Closed copybara-service[bot] closed 5 months ago
Nice! Thanks for this! One thing that should be mentioned in the docs is that the loss should be evaluated at the opt_state.x
, not the params
. (Not sure how much this matters in practice). Otherwise, this looks good to me.
As it currently stands I don't think this will work seamlessly with equinox (https://github.com/patrick-kidger/equinox) which is widely used amongst JAX community.
As it currently stands I don't think this will work seamlessly with equinox (https://github.com/patrick-kidger/equinox) which is widely used amongst JAX community.
@adam-hartshorne Can you explain why this does not work and maybe for further reference explain what are key criterions for integration of optimizers in equinox? Thank you!
Equinox and the new experimental version of Flax* are both models which try to enable a more pythonic / class based approach (rather than the JAX purely functional / PyTree paradigm). Thus you are encouraged to define classes which are instantiated as a "model" object. They ultimately attempt to return everything as a normal PyTree, but it does require some additional handling of things like static variables and traversing PyTrees. Thus you end up with this design pattern of split / combine / filter. To ease this, they also have special methods for updating during optimisation, which handles all this.
Here is a simple example https://github.com/patrick-kidger/equinox/blob/main/examples/train_rnn.ipynb
As you can see it requires the use of decorators, @eqx.filter_value_and_grad, @eqx.filter_jit and the updates to the params are applied using eqx.apply_updates.
Now looking at your code the update_fn hard codes the use of optax_update and jax.tree_util.tree_map to the parameters. I don't believe this will be compatible with all models that have been built by inheriting from eqx.Module classes.
*there are a number of other attempts at this.

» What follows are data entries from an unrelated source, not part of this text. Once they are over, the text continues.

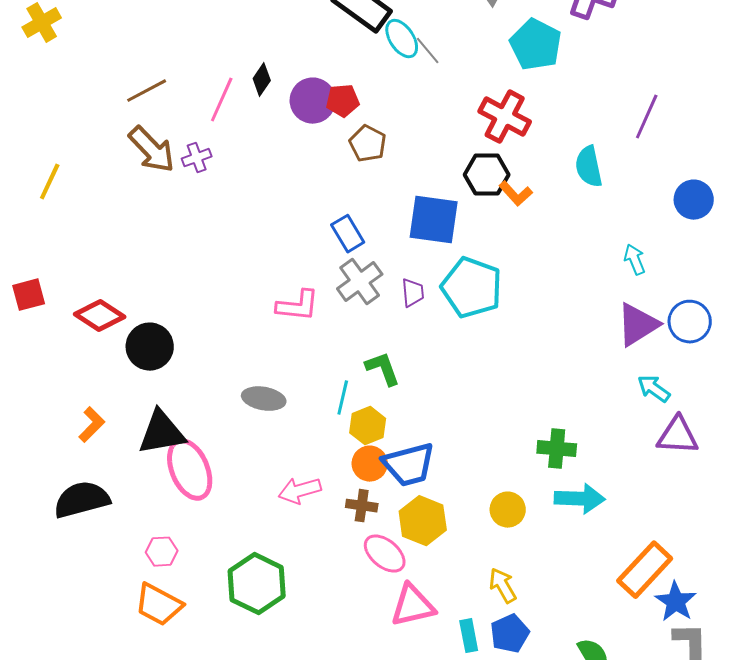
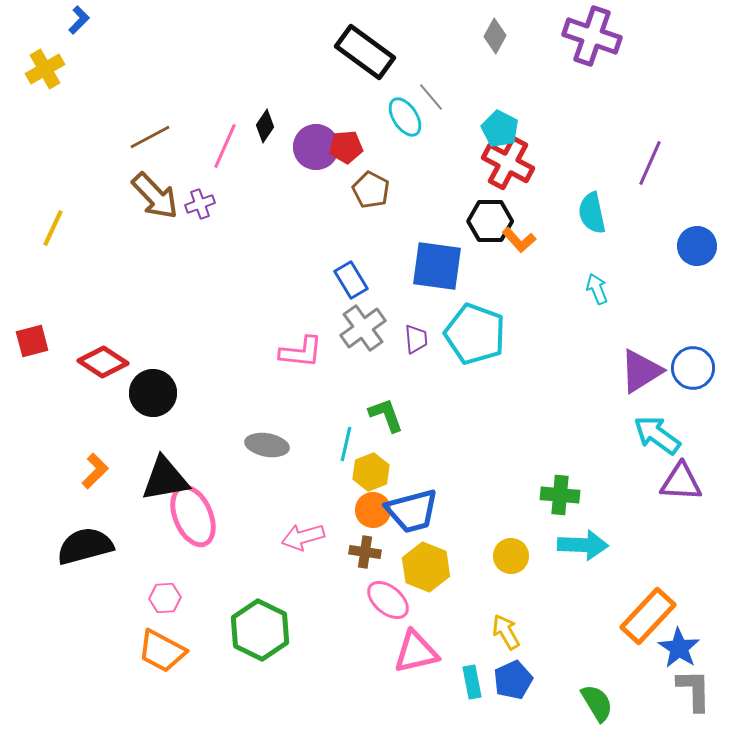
cyan ellipse: (402, 39) -> (405, 117), moved
cyan pentagon: (536, 45) -> (500, 129), moved, size x0.7
cyan arrow: (635, 260) -> (597, 289), moved
cyan arrow: (654, 389) -> (657, 435), size x1.4

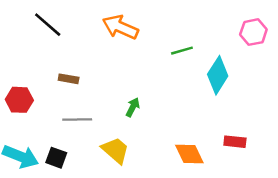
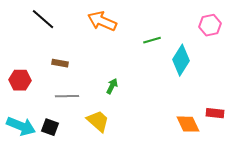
red rectangle: (235, 142) -> (215, 113), moved
orange diamond: (189, 154) -> (188, 124), moved

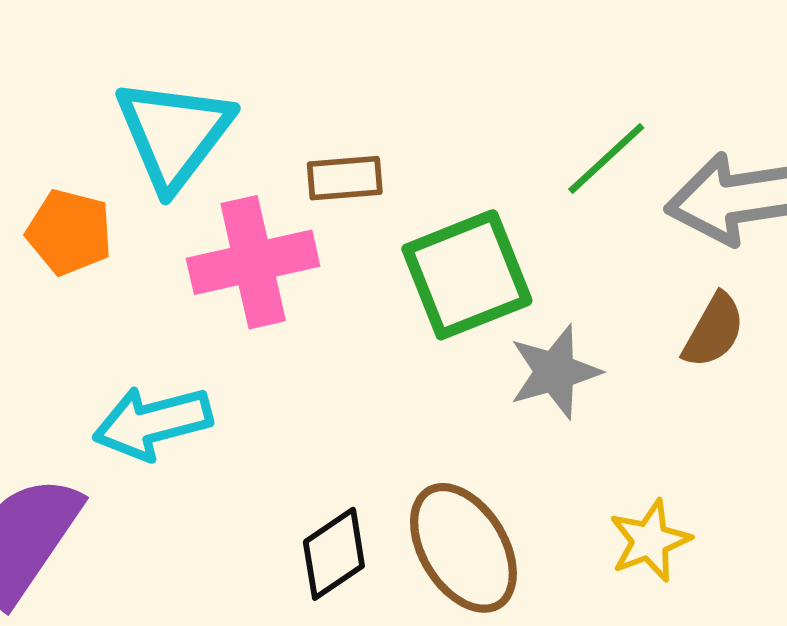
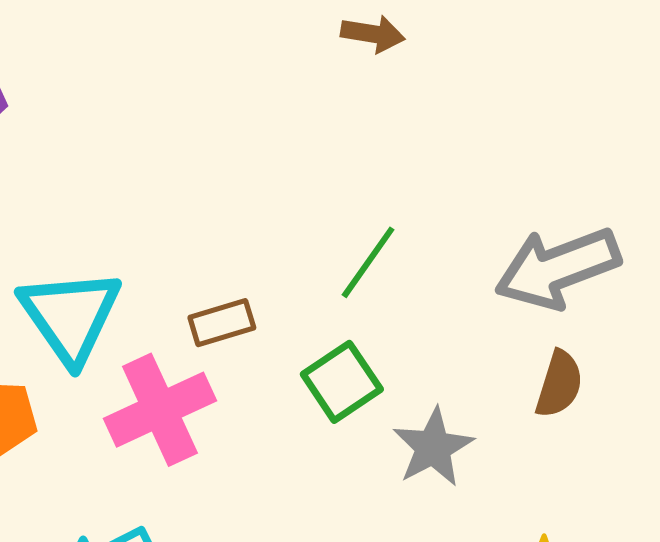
green line: (606, 158) -> (368, 262), moved
green square: (467, 275) -> (342, 382), size x0.7

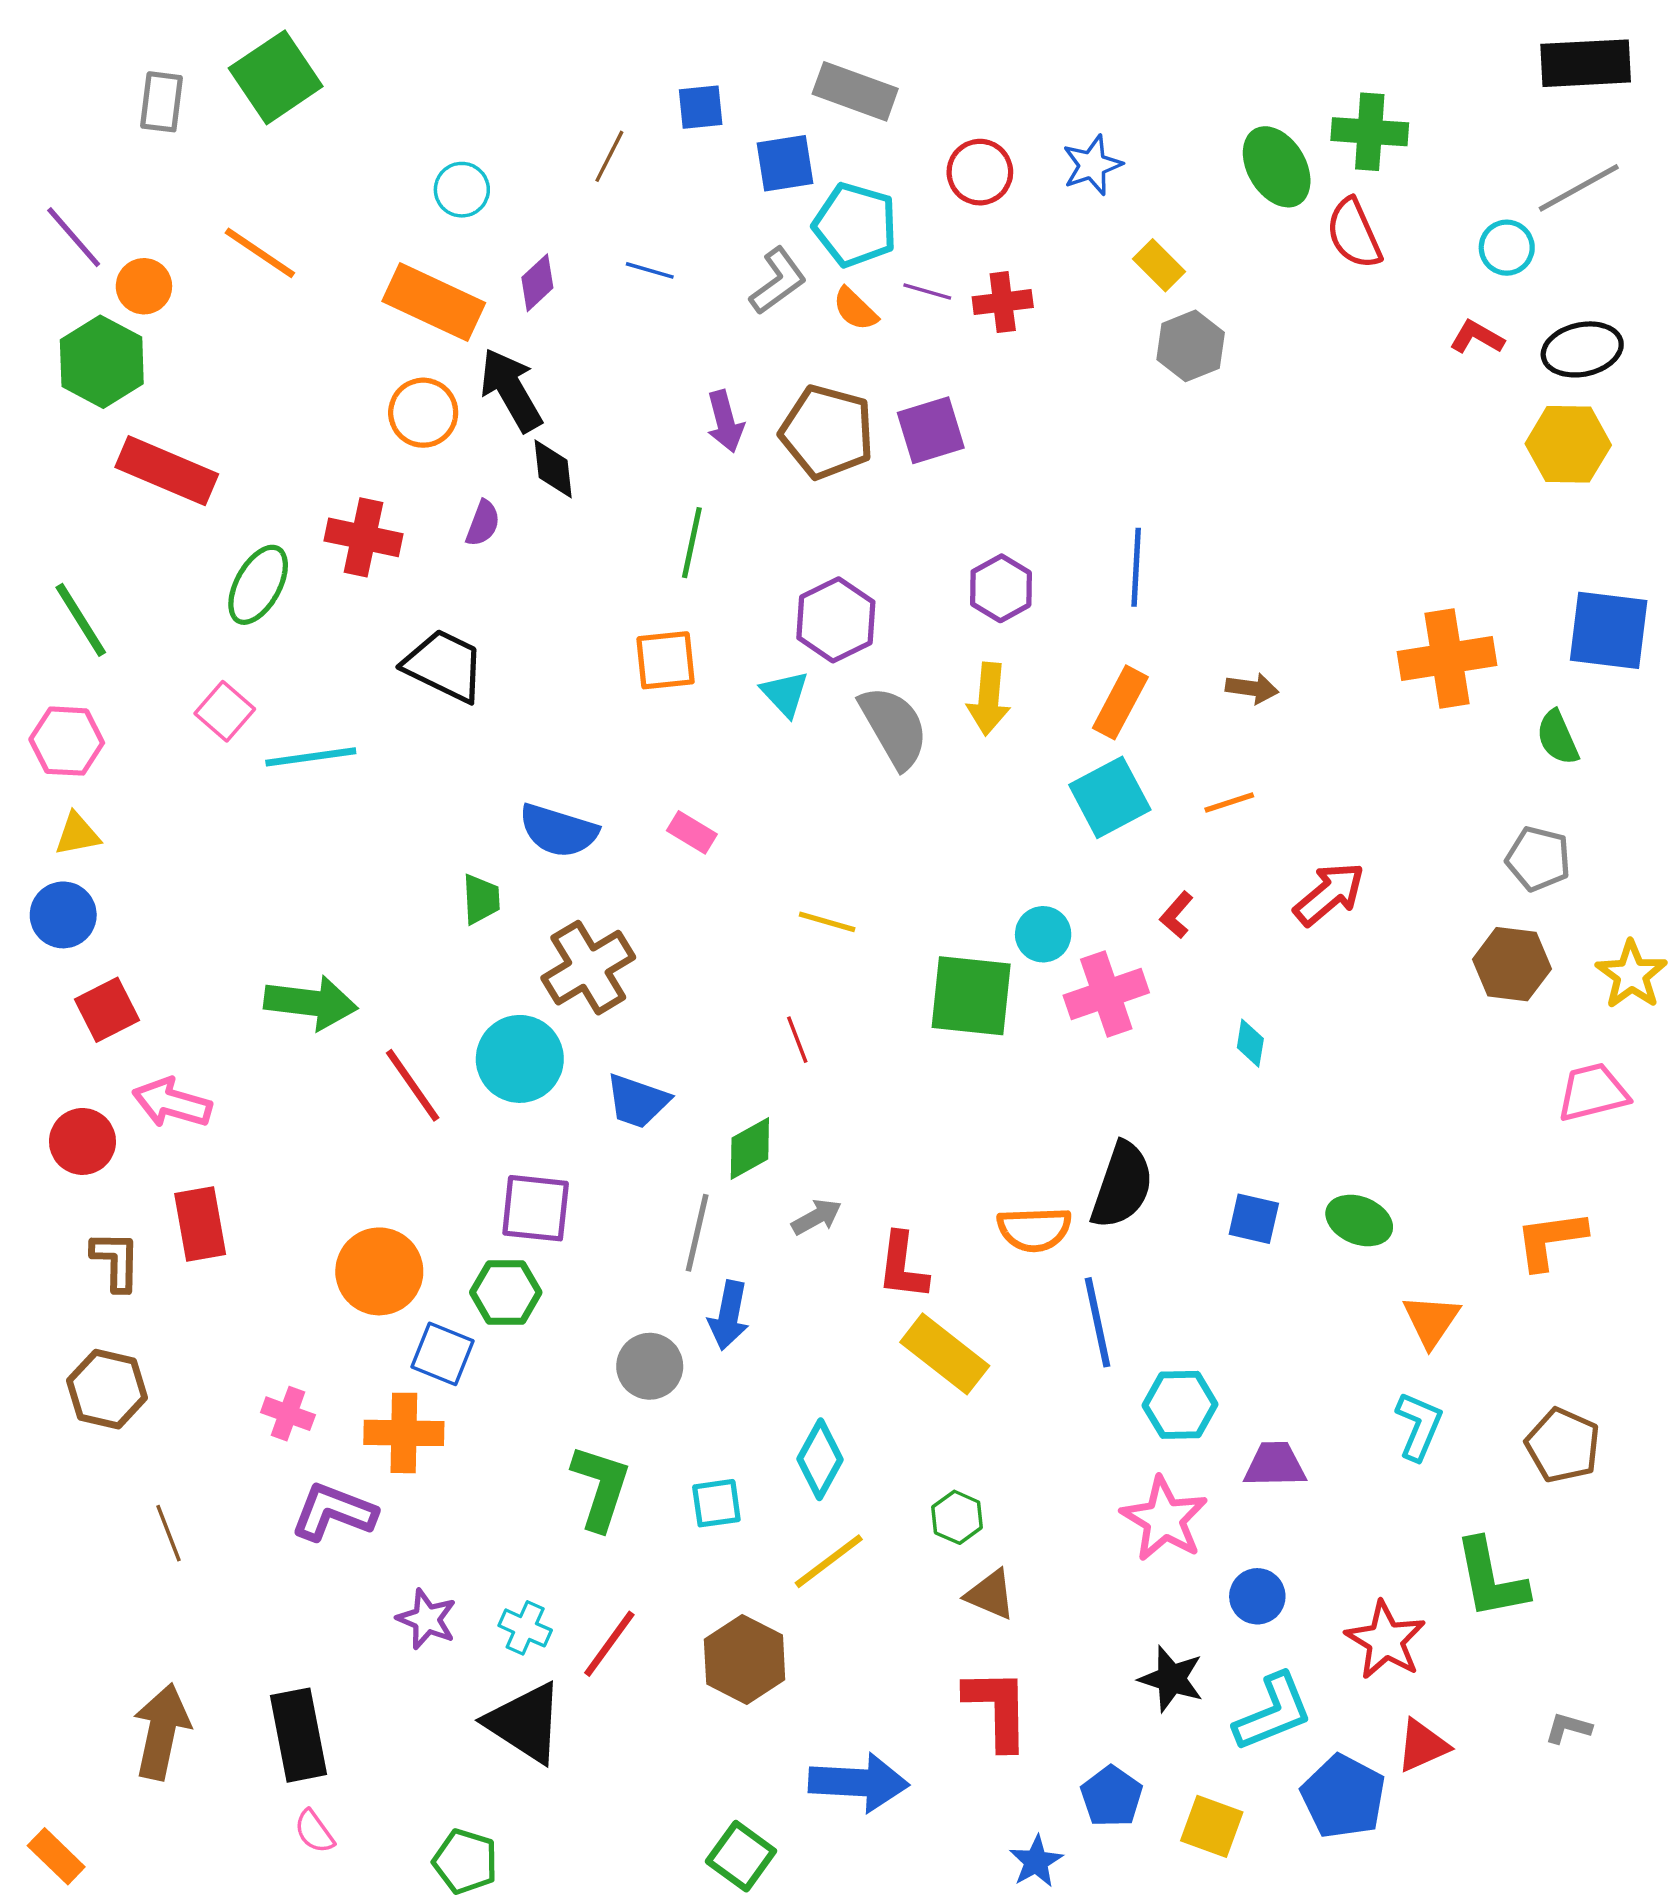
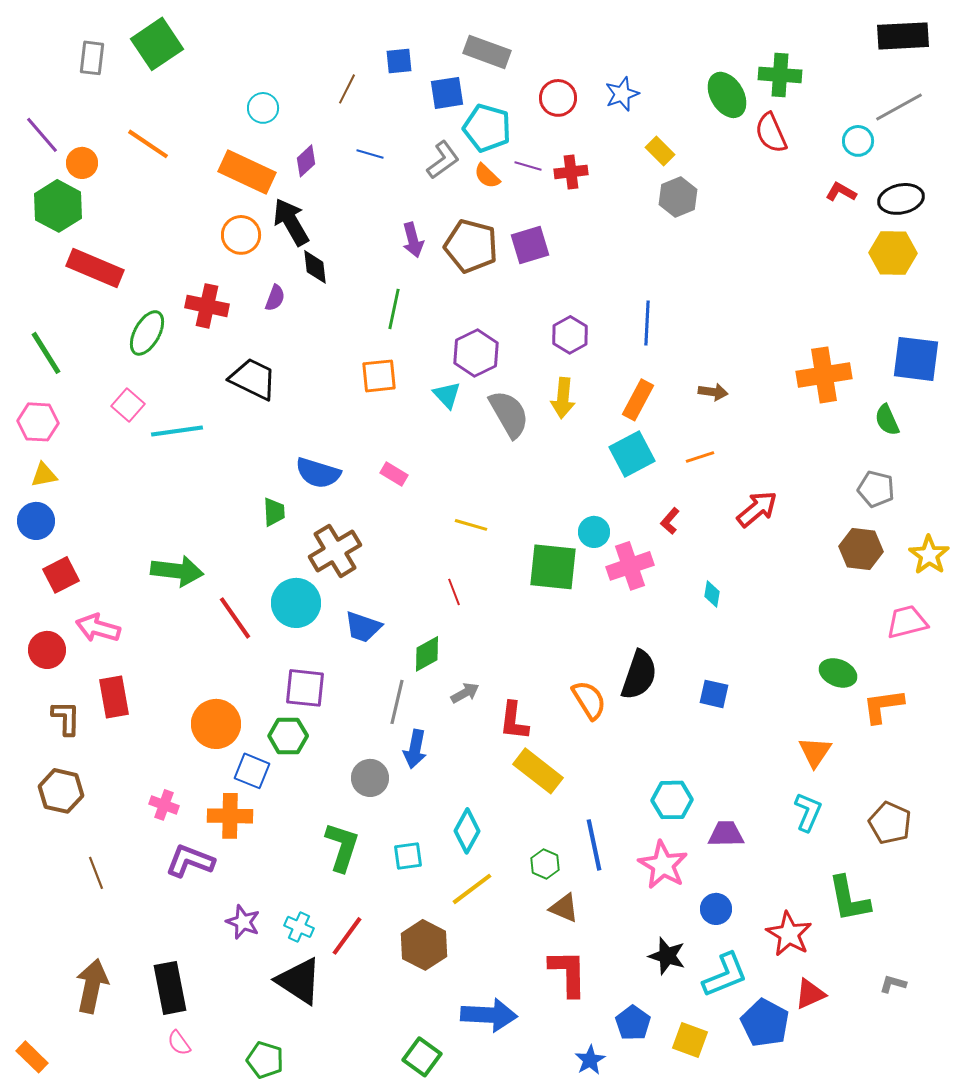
green ellipse: (1359, 1220) -> (838, 673), moved
orange semicircle: (1034, 1229) -> (589, 700), turned -120
blue line: (1098, 1322) -> (594, 845), moved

Thanks for the summary @adam-hartshorne. I'm not sure I understand though: (i) this optimizer will still return updates that will be added to the optimizer with the library of your choice. All operations are done on pytrees of the form of updates (grads) that are normally handled by e.g. equinox (after all equinox uses optax too so it also works on updates/params that are usual pytrees without functions). No "model" is given here, nor operations that would call the model. (ii) the issue here would be in the definition of params in the update function (is it model or is it the params of the model?). This issue, if it exists, should not be new: numerous optimizers have the optional "params" argument like lookahead for example.
That said:
fwiw, I've ran into problems with mu_dtype=bf16, at least with small initializations for transformers (0.01 std normal). Haven't tried keeping only x or only z in bfloat16 though, maybe keeping only one in bfloat16 still works in which case it might make sense to pass in separate dtype args for each of them. Also, should x and z be cast back to state_dtype before creating next_state, and state_dtype be canonicalized near the top?
Edit: To clarify problems I run into with bf16 state, it seemingly stalls training altogether and progresses only very slowly.
Edit2 Seems my issue is coming from something other than dtype, will have to do more testing, works differently than ameya98's implementation but haven't taken time to find differences in the code and against fb research's repo. It does seem very sensitive to dtype, though, vs. regular momentum which most have become accustomed to keeping in bf16.
Any chance this could be merged soon? Wanted to experiment with it!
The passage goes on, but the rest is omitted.